Statuant au rescisoire, la Cour d’appel a rejeté les moyens des demandeurs en cassation tirés du défaut d’intérêt et de qualité à agir dans le chef du liquidateur de la société X), a déclaré irrecevables les demandes de D) tendant à voir prononcer la nullité, sinon la résolution des contrats conclus avec la société X) avec allocation de dommages-intérêts, a dit non fondée la demande de D) tendant à voir déclarer nul et non avenu l’article 9 des contrats de prêt et a confirmé le jugement entrepris en ce qu’il avait condamné D) à payer un certain montant à la société X).

Sur la recevabilité du pourvoi qui est contestée Les défenderesses en cassation concluent à l’irrecevabilité du pourvoi pour tardiveté.

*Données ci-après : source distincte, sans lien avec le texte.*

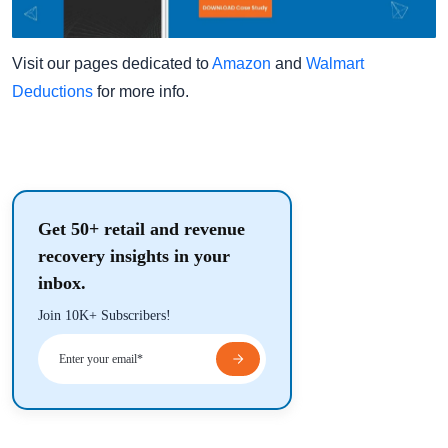
Visit our pages dedicated to
Amazon
and
Walmart
Deductions
for more info.
Get 50+ retail and revenue
recovery insights in your
inbox.
Join 10K+ Subscribers!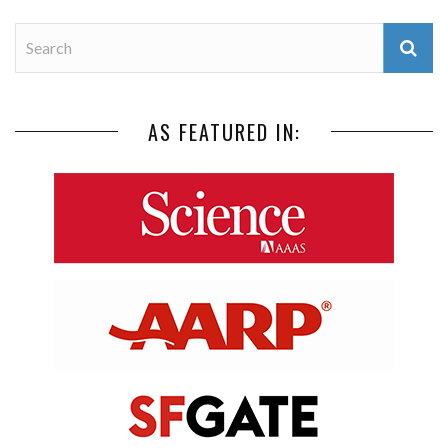
AS FEATURED IN: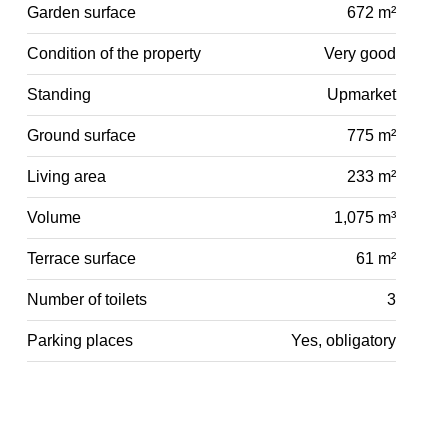
Garden surface
672 m²
Condition of the property
Very good
Standing
Upmarket
Ground surface
775 m²
Living area
233 m²
Volume
1,075 m³
Terrace surface
61 m²
Number of toilets
3
Parking places
Yes, obligatory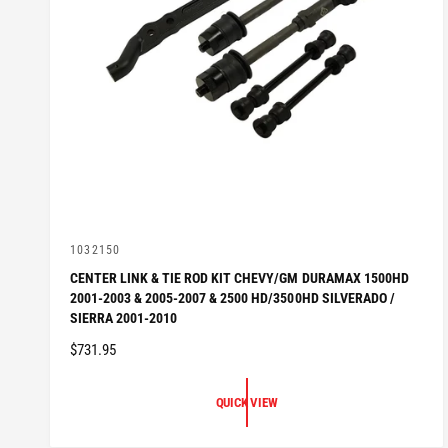
V
1032150
e
CENTER LINK & TIE ROD KIT CHEVY/GM DURAMAX 1500HD
n
2001-2003 & 2005-2007 & 2500 HD/3500HD SILVERADO /
d
o
SIERRA 2001-2010
r
R
$731.95
:
E
G
QUICK VIEW
U
L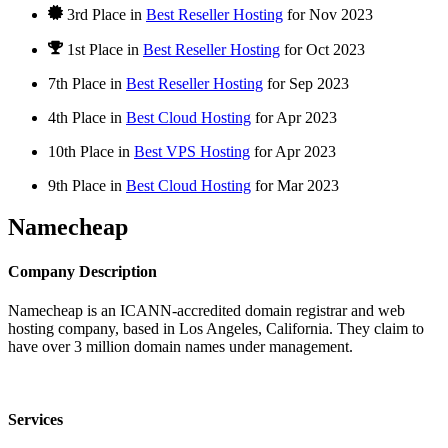
3rd Place in
Best Reseller Hosting
for
Nov
2023
1st Place
in
Best Reseller Hosting
for
Oct
2023
7th Place in
Best Reseller Hosting
for
Sep
2023
4th Place in
Best Cloud Hosting
for
Apr
2023
10th Place in
Best VPS Hosting
for
Apr
2023
9th Place in
Best Cloud Hosting
for
Mar
2023
Namecheap
Company Description
Namecheap is an ICANN-accredited domain registrar and web
hosting company, based in Los Angeles, California. They claim to
have over 3 million domain names under management.
Services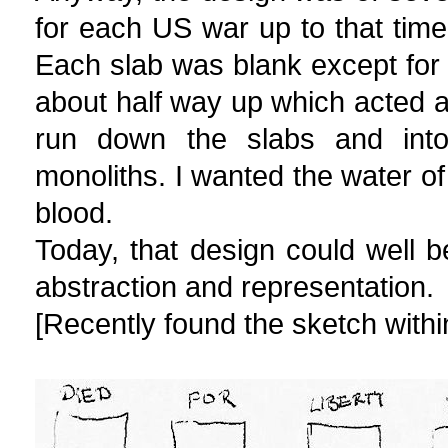
for each US war up to that time,
Each slab was blank except for 
about half way up which acted a
run down the slabs and into
monoliths. I wanted the water of
blood.
Today, that design could well
abstraction and representation.
[Recently found the sketch within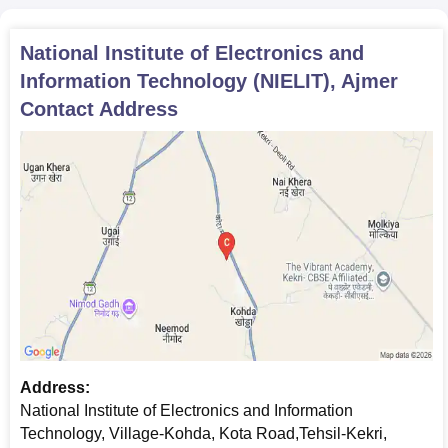
Eligibility Criteria
Intake
National Institute of Electronics and
10+2 pass out from a
BCA
60
Information Technology (NIELIT), Ajmer
recognised board
Contact Address
BTech IT CS
including
60
Blockchain
Technology
12th with 50% marks
(5% relaxation for SC/
BTech IT CS
ST students) in PCM/
including
PCB
Blockchain
19
Technology
Lateral Entry
Address:
National Institute of Electronics and Information
NIELIT Ajmer BTech Admission Process
Technology, Village-Kohda, Kota Road,Tehsil-Kekri,
Students will have to meet the NIELIT, and Ajmer BTech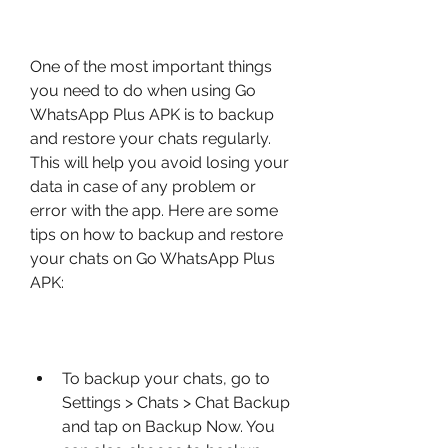
One of the most important things 
you need to do when using Go 
WhatsApp Plus APK is to backup 
and restore your chats regularly. 
This will help you avoid losing your 
data in case of any problem or 
error with the app. Here are some 
tips on how to backup and restore 
your chats on Go WhatsApp Plus 
APK:
To backup your chats, go to 
Settings > Chats > Chat Backup 
and tap on Backup Now. You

Aux termes de l’article 7 de la loi modifiée du 18 février 1885 sur les pourvois et la procédure en cassation, le délai pour l’introduction du pourvoi en cassation, qui court contre les arrêts contradictoires du jour de la signification ou de la notification à personne ou à domicile, est de deux mois pour le demandeur en cassation qui demeure dans le Grand-Duché.

Celui qui demeure hors du Grand-Duché a, pour introduire le recours en cassation, outre ce délai de deux mois, le délai prévu à l’article 167 du Nouveau code de procédure civile.

Les demandeurs en cassation étant établis en France, le délai de l’article 7 de la loi modifiée du 18 février 1885, précitée, est augmenté de 15 jours.

Dans le cadre de la liquidation de la société X), les demandeurs en cassation avaient, dans leur déclaration de créance, élu domicile en l’étude d’un avocat.

Par jugement du 29 juin 2009, complétant le mode de liquidation judiciaire de la société X), le tribunal d’arrondissement avait déclaré « applicable l’alinéa 1 de l’article 499 du Code de commerce suivant lequel la déclaration de créance contiendra pour tout créancier non domicilié dans la commune où siège le tribunal élection de domicile dans cette commune et que le liquidateur pourra valablement faire procéder à toutes significations au domicile élu et non au domicile réel des créanciers produisants ».

L’arrêt attaqué a été signifié le 9 février 2018 par le liquidateur de la société X), non au domicile élu en l’étude de l’avocat désigné dans la déclaration de créance, mais en l’étude du mandataire ayant occupé pour les demandeurs en cassation en instance d’appel, la constitution d’avocat emportant élection de domicile en son étude.

Le remplacement du mandataire a impliqué le transfert du mandat avec, en conséquence, la continuation de l’élection de domicile, contenue dans la déclaration de créance aux fins de satisfaire à l’exigence posée par l’article 499, alinéa 1, du Code de commerce pour toutes les significations à intervenir au cours des procédures subséquentes, en l’étude du mandataire nouvellement constitué.

La date du 9 février 2018 est partant à retenir comme étant la date de la signification ayant fait courir le délai endéans lequel les demandeurs en cassation devaient introduire leur pourvoi en cassation. Par conséquent, le pourvoi introduit par un mémoire signifié le 6 janvier 2020 et déposé au greffe de la Cour le 25 février 2020, l’a été en dehors du délai légal.

Il en suit que le pourvoi est irrecevable.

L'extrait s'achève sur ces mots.